En los individuos de esta nación, como en los de tantas otras, se advierte el perfil de una personalidad hecha de muy extrañas contradicciones: el mexicano parece resignarse a su suerte y da la impresión de que carece también de la combatividad del ciudadano exigente, del vecino cuyas demandas no pueden ser ignoradas por el gobernante de turno porque se derivan de la irrenunciable condición de persona con derechos legítimos. En el polo opuesto a este ciudadano moderno, beneficiario directo del proceso civilizatorio y del surgimiento de la democracia liberal, se encontraría el antiguo súbdito sojuzgado por el poder imperial y sometido a las arbitrarias imposiciones de la tiranía (los líderes con vocación autoritaria siguen aspirando, hasta el día de hoy, a restaurar esta lastimosa condición de servidumbre entre sus gobernados –a punta de promesas, dádivas, demagogias o, de plano, abiertas embestidas para desmontar el aparato democrático— y contar así con un pueblo dócil y amaestrado, dispuesto al avasallamiento).
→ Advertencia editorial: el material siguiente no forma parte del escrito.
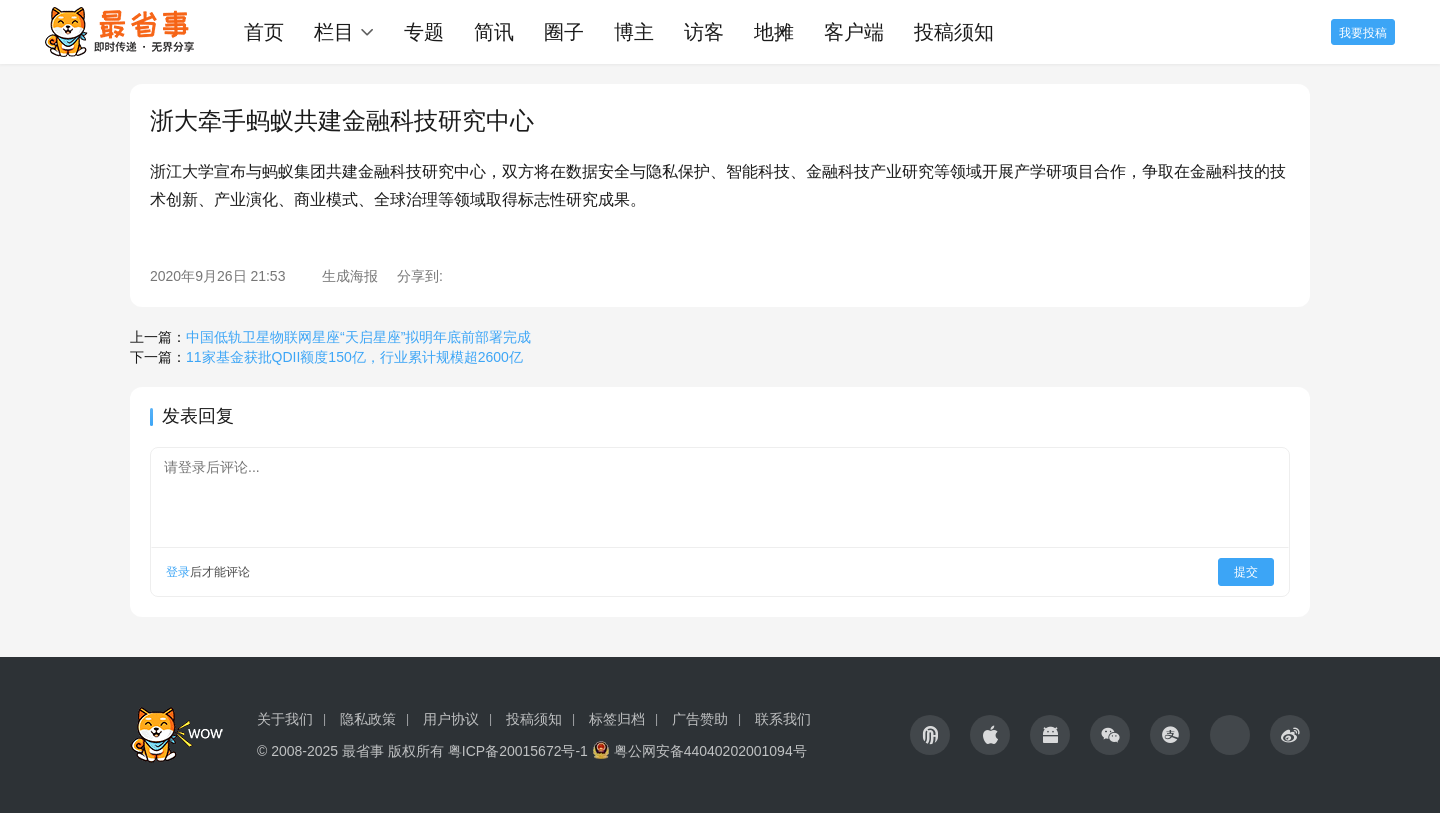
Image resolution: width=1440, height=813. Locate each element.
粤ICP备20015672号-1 (518, 751)
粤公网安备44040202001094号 (710, 751)
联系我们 (783, 719)
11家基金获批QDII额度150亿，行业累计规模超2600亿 (354, 357)
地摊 (774, 32)
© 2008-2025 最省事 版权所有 (350, 751)
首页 (264, 32)
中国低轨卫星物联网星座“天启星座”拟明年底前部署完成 (358, 337)
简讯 (494, 32)
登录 (178, 572)
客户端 (854, 32)
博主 (634, 32)
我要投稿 (1363, 33)
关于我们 (285, 719)
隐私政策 (368, 719)
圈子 (564, 32)
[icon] (930, 735)
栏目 (334, 32)
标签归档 (617, 719)
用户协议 (451, 719)
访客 (704, 32)
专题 (424, 32)
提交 (1246, 572)
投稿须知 (954, 32)
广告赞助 (700, 719)
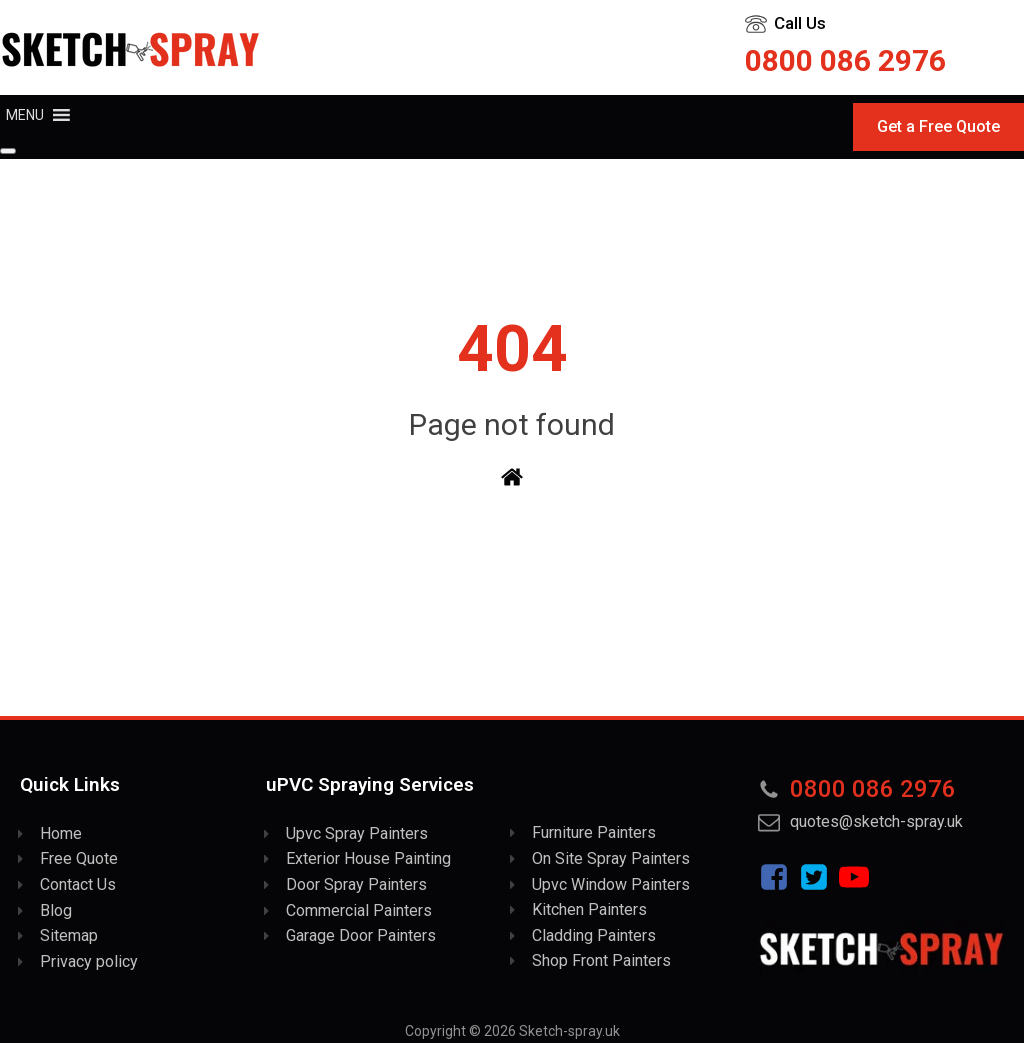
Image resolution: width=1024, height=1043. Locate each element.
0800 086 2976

Pues bien, la aparente resignación del mexicano se disipa, justamente, en el momento en que, alentado por las prácticas clientelares instauradas por el antiguo régimen priista, reclama prebendas, provechos y canonjías sin límite: plazas en automático, supresión de exámenes de ingreso, subsidios, etcétera, etcétera. Y ahí, a la hora de exigir, no duda en bloquear vías de ferrocarril durante semanas enteras, en cerrar autopistas, en destrozar monumentos y pintarrajear edificios históricos.
Uno pensaría que, llegada la 4T y, con ella, la suprema oportunidad del desquite y la revancha final, los agitadores estarían más tranquilos. Pues no, el rencor y el resentimiento siguen a todo vapor.